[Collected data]

========================

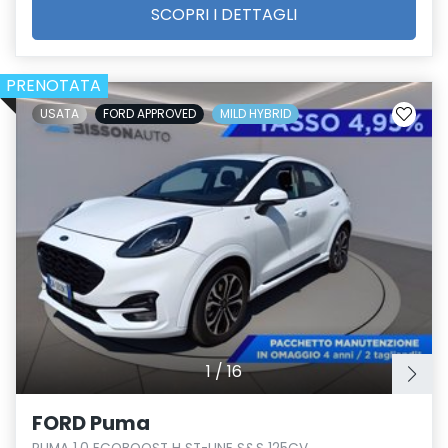
SCOPRI I DETTAGLI
PRENOTATA
USATA
FORD APPROVED
MILD HYBRID
1
/
16
FORD Puma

========================

■ WORK REQUEST:
Apart from the pictures, every line of the data above should be given again exactly.

■ YOUR SOLUTION:
SCOPRI I DETTAGLI
PRENOTATA
USATA
FORD APPROVED
MILD HYBRID
1
/
16
FORD Puma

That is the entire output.